The fact that La Palma is not particularly easy to reach is a plus. We get there via a propeller plane from neighboring Tenerife. It’s lava at first glance: a chunk of jagged rock, draped in a ragged green scarf, adrift in the white-capped Atlantic Ocean. La Palma rises to a volcanic cone higher than Ben Nevis with Snowdon on top.
Our first stay is in airy little Santa Cruz, the main town, which was an important port during the time of the Spanish Empire. We find tree-shaded squares and pastel-colored houses with wooden balconies that could be in colonial Colombia.
Martin walks to the Tajogaite volcano (seen here), which erupted on the Spanish island in 2021. “It was brutal and devastating,” said Simon Orr-Ewing, a Canadian resident of La Palma. ‘More than 7,000 people had to be evacuated’
Above, a sign next to Tajogaite Volcano points hikers to several points of interest. “One thing about volcanic islands is the variety of terrain,” says Martin
One thing about volcanic islands is the variety of terrain. Over the next few days we navigate through dizzyingly deep valleys divided into small plots of avocados and dragon trees, emerging into undergrowth dotted with prickly pears. We dive into the lichen-covered laurel forest, littered with the cones of the eruptive past.
This last walk leads us to Las Indias near the southern tip. On what is our most physically taxing day, we circle high above the steep coastline and then descend suddenly as the sea continues to grow.
Beyond Las Indias we arrive at enormous flows of magma that were discharged from the El Charco and San Juan volcanoes in 1712 and 1949 respectively. Our footsteps crackle and pop along a black cinder path. The bare lava makes me feel like an ant on the side of an elephant. A side path reveals coves with waves breaking on bizarre black sculptures of solidified lava.
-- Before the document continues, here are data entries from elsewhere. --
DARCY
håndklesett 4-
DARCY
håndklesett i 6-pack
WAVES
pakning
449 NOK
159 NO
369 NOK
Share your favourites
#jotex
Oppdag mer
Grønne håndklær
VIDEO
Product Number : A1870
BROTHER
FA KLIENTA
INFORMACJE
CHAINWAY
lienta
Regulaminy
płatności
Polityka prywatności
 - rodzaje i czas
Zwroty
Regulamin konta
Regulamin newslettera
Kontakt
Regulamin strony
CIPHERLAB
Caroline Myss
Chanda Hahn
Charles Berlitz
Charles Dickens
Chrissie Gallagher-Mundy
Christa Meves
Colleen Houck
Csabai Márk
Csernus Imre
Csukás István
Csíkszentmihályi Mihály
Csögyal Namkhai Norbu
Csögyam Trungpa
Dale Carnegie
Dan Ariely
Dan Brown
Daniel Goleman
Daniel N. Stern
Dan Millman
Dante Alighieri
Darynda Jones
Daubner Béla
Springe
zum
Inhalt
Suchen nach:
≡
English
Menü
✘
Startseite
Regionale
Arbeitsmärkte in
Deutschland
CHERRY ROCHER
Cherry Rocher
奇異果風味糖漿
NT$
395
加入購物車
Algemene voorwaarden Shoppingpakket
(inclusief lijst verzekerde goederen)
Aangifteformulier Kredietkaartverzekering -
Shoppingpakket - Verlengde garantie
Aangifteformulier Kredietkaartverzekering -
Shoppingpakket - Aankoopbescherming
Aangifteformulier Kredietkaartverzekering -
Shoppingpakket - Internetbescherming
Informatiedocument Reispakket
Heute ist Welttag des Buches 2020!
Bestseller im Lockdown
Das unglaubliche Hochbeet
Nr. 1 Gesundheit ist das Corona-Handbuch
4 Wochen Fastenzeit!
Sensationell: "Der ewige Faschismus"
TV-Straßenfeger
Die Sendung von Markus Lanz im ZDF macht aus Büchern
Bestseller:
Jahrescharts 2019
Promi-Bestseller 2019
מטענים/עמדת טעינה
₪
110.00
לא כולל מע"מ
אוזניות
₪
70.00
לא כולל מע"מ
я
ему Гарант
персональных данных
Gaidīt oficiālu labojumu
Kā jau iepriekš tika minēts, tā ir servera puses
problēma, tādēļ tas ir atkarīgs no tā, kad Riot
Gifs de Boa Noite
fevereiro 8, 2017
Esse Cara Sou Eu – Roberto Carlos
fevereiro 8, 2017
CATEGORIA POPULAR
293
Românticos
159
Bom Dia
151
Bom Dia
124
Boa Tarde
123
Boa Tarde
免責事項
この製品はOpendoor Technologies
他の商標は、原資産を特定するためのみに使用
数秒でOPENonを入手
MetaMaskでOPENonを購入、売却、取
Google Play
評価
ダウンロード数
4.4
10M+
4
Along the way, Martin stays in Santa Cruz (photo), the main city of La Palma. “We find squares with trees and pastel-colored houses with wooden balconies that could be in colonial Colombia,” he writes
Martin describes La Palma, pictured here, as a ‘piece of jagged rock, draped with a ragged green scarf, adrift in the white-capped Atlantic Ocean’
The final stretch to our destination in the town of Llanos de Aridane is by car along a new road bulldozed through the wasteland of the 2021 eruption. As our eyes follow thick octopus tentacles of lava towards Tajogaite, I am reminded that geography and geology are not history on an active volcano; they happen before your eyes.
I mentioned stargazing. With a clear atmosphere and light pollution kept to a minimum by law, La Palma is one of the best places on earth to view the sky. So on our last evening, with astronomer Elena Nordio from Ad Astra, we corkscrew up to the Llano del Jable viewpoint.
Through Elena’s telescope we are impressed by Jupiter and its moons, the Orion Nebula and the hazy Andromeda Galaxy. Have I written before that La Palma has a negligible nightlife? Sorry, scrub that. With chunks of lava down below and diamonds in the sky, the nightlife is out of this world.